General information
- Type: two-seat aerobatic aircraft
- National origin: Russia
- Manufacturer: Laros OKB
- Designer: Vladimir P. Lapshin
- Number built: 1

History
- First flight: 14 June 2013

= Laros-100 =

Russian light aircraft designed for aerobatics flying

The Laros-100 is a Russian light aircraft specifically designed for aerobatics flying.

==Design and development==

The Laros-100 has a high wing of rectangular plan mounted at 0° angle of incidence and without dihedral. It has two spars which, like the ribs, are made from aluminium alloy and is aluminium-skinned. Its ailerons are horn-balanced; there are no flaps. A single faired strut on each side braces the wing to the lower fuselage.

The fuselage has a steel tube structure which is aluminium-skinned. Its 200 hp Lycoming AEIO-360 engine is conventionally nose-mounted and drives a two-blade propeller.

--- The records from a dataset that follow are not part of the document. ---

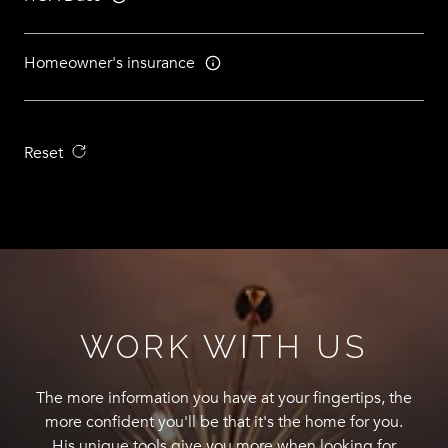
Homeowner's insurance
Reset
WORK WITH US
The more information you have at your fingertips, the
more confident you'll be that it's the home for you.
His unique tools give you more when looking for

Apart from its windscreen, the cabin is under the wing and seats two in tandem, with access by two starboard-side, forward-hinged doors. In profile the fuselage tapers to the tail, providing ground clearance for a tailwheel undercarriage. Both tail surfaces are trapezoidal in outline, with the tailplane on top of the fuselage. The port-side elevator carries an electrically powered trim tab.

The prototype has conventional landing gear, though proposed production models offered nosewheel gear as an alternative. The mainwheels are mounted, unfaired, on cantilever legs and has hydraulic brakes. The tailwheel is steerable and fully castoring.

==Operational history==

The Laros-100 first flew on 14 June 2013 from Drakino airfield, Serpukhov, piloted by Yevgeny Frolov. It first appeared in public two months later at the 2013 Moscow Salon. There are no reports of production or of sales apart from that of the prototype, which was put on offer in 2014.